Er selbst war Finanzfahnder im Bereich der Organisierten Kriminalität. Für das gesamte Feld gelte: „Wenn man da nicht hinschaut, gibt es auch keine Straftaten.“ Das meiste spiele sich in einem Dunkelfeld ab.

Das zeigten auch die Razzien im Frühjahr: Wie der NDR berichtete, stieß die Polizei im Zuge der Ermittlungen auf eine KFZ-Werkstatt in Hamburg-Hamm nahe dem Straßenstrich, der auch von den Hells Angels kontrolliert werden soll. Seit Jahren wurde in der Werkstatt mit gestohlenen Autoteilen gehandelt, nachweisbar 50 gestohlene Autos ausgeschlachtet. Geschätzter Schaden: rund zwei Millionen Euro. Die Polizei hatte hingeschaut.

Und vorher? „Man hat die Szene beobachtet, aber nicht agiert, sondern nur reagiert“, sagt der Polizeigewerkschafter Reinecke. Erst die offen auftretende Gewalt durch den Konflikt mit den Mongols habe die Politik gestört, die Reeperbahn sei schließlich ein wichtiger Wirtschaftsfaktor.

Das martialische Auftreten der Spezialkräfte aber hatte laut Reinecke auch negative Effekte: Die Rocker hätten sich noch wichtiger gefühlt. Er beklagt eine mangelnde Nachhaltigkeit der Soko: „An den Besitzverhältnissen hat sich nichts geändert.“

Dafür müsste man die Geldströme verfolgen: Analysen, Auswertungen, Lagebeurteilungen. Polizisten müssten die Szene beobachten und wissen, wer hinter welchem Laden stehe, hinter welchem Strohmann. „Aber die Hamburger Kriminalpolizei hat dafür keine Ressourcen“, sagt Reinecke. Er warnt: Wenn eine Truppe auftauche, die den Hells Angels etwas versierter Konkurrenz macht als die Mongols, würde es in Hamburg wieder knallen.

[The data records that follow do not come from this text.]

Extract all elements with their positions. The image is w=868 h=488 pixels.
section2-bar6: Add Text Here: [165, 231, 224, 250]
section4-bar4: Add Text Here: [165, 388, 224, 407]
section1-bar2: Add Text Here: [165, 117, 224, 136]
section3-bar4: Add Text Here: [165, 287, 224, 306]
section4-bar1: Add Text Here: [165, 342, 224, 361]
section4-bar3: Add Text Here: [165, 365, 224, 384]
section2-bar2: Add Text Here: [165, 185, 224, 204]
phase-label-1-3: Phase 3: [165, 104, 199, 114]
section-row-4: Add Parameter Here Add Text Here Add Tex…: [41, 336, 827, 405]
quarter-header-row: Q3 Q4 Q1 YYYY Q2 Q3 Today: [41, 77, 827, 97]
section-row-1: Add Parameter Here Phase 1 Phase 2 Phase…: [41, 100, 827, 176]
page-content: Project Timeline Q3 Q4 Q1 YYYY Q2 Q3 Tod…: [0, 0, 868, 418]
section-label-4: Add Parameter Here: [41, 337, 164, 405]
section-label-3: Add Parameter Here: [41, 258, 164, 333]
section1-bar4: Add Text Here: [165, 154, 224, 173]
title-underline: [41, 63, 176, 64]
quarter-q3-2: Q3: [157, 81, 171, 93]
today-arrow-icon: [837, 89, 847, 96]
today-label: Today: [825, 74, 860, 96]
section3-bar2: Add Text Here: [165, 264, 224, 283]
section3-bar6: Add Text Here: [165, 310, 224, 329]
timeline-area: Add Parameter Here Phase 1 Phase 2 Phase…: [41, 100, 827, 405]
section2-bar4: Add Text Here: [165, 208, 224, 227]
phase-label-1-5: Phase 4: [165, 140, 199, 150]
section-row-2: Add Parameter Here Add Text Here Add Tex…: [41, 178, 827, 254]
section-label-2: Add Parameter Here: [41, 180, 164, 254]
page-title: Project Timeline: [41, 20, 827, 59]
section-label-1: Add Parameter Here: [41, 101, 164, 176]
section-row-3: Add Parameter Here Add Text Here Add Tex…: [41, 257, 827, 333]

Das Aufflammen eines Rockerkonflikts ist auch in Bremen die Sorge, allerdings bislang nur als „abstrakte Gefahr“. Seit 2010 war in der Stadt das Engagement gegen Rocker stärker geworden, eine Bürgerinitiative rund um das Vereinsheim der Hells Angels in der Innenstadt war entstanden. Im gleichen Jahr hatte sich ein Bremer Mongols-Chapter gegründet. Es folgen Kuttenverbote, die Ausweitung der Waffenverbotszone, sowie baurechtliche Nutzungsuntersagungen. 2011 wurden die Bremer Mongols verboten, 2013 der Bremer Ableger der Hells Angels. Ein Jahr später wird der Anführer der Mongols, Ibrahim M. zu sechs Jahren Haft wegen Drogenhandels verurteilt und 2014 das Vereinsheim der Hells Angels abgerissen – für den Innensenator ein symbolischer Sieg. Aber: Wie in Hamburg blieb auch Bremen das Revier der Hells Angels.

Im Sommer dieses Jahres kam Bewegung auf: In Bremerhaven, wo bislang nur die Rocker des Gremium MC ansässig waren, eröffneten die „Bloody Warrior“, ein Unterstützerclub der Mongols, ein Vereinsheim. Anfang Oktober tauchten Fotos auf: Rund ein Dutzend Männer in „Bloody-Warrior“-Kutten posieren bei einem Ausflug durch Bremens Ausgehmeile an der Schlachte – eine Ansage an die Hells Angels.

Die wiederum sind in Bremen seit dem Sommer dabei, sich in einem Parzellengebiet im Stadtteil Walle niederzulassen – und offen aufzutreten. Auch der bekannte Bremer Rechtspopulist Fritjof Balz ist dort bei einer ehemaligen Gaststätte neben Hells Angels-Größen zu beobachten. Der Lokalpolitiker hatte in Bremen-Nord eine Bürgerinitiative gegen Flüchtlinge angeführt und sorgt in der Stadt für Aufmerksamkeit.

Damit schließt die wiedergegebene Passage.